Tuesday, August 19, 2008

August 8, Friday – Movin’ down the line




We started out searching for a gas station because we were low when we quit the night before. Gas prices were making major hits and the search for “a lower price” can cause me to go by one station after another until you’re out in the country with no stations. In Pugwash was a local station with the locals hanging out on a bench drinking their morning coffee. “Working hard?” I called to them from the cab of Snee-Oosh. A quick laughing exchange fired back and forth but the price of gas was no lower. Melanie and I crossed on to Cape Breton Island at the Canso Causeway which was a road on a rock fill with a swing bridge which enabled ships and boats to pass through. Causeways are a cheap way of crossing shallow waters so I was real surprised to learn that the mountainside adjacent to the canal had been dynamited to provide the fill for the causeway. They had to build up the causeway from a depth of 213 feet!!

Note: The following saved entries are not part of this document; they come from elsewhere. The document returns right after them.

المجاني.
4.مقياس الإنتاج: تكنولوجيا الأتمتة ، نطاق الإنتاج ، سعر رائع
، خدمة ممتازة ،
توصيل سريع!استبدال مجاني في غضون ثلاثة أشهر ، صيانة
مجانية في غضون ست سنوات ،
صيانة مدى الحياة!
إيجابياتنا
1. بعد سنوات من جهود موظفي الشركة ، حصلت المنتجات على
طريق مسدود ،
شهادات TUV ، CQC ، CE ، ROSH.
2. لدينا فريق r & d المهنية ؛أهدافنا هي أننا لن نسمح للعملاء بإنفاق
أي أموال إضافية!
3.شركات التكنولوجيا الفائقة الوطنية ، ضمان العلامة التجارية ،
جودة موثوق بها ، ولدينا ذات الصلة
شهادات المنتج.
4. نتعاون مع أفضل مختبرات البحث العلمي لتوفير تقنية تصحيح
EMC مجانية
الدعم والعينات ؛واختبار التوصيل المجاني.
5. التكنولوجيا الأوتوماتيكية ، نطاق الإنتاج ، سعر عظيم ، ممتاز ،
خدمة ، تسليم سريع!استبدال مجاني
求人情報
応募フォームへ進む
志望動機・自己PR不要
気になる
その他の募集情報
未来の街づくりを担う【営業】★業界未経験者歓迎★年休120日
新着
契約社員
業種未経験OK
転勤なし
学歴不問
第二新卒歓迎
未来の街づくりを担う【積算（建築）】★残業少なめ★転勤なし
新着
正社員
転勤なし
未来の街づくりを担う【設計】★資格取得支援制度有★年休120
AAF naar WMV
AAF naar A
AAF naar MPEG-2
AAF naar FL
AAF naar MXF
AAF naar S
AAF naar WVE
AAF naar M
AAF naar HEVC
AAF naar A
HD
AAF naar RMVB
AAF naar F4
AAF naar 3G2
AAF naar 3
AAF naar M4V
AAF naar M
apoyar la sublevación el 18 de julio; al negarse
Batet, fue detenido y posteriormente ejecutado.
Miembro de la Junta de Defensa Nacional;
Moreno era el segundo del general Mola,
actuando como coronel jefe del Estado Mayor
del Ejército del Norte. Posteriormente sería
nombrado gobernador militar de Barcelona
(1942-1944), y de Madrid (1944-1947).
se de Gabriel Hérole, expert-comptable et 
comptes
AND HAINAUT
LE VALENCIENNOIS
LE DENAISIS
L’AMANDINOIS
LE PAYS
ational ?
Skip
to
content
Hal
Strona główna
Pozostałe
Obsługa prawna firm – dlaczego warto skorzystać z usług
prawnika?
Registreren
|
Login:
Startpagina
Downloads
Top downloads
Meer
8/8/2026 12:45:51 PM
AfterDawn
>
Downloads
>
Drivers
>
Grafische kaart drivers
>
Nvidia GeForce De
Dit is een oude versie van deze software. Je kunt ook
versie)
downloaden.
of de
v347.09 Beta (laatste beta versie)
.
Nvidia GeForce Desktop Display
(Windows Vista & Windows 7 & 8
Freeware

Cape Breton had a magic to it: very rural , very laid back. We setup base camp at the Whycocomaugh Provincial Park near Baddeck. The silhouette of Cape Breton Island looks like a lobster without claws. It’s head is the northern end of the island with the curled around tail being Sidney and Louisbourg. The spaces inside the tail curl are both fresh and saltwater inlets or lakes, big lakes, big, big lakes.
We unhooked the RV at the campground at noon and headed for the historically reconstructed Fort Louisbourg on the northeastern coast. The French fort was constructed in 1713 as a trading center, fisheries and home port for the small French Navy. Because of the huge success of the area, the support village was enclosed behind the stockade walls changing the status from a fort to a fortress.
In the 1960’s the fortress was historically reconstructed using unemployed coal miners, It is now a national park with people dressed in period costume. We were able to spend an hour walking the grounds before the end-of-the-day assembly on the quay for the firing of the cannon. It was then the two hour drive back to the campground. Full day.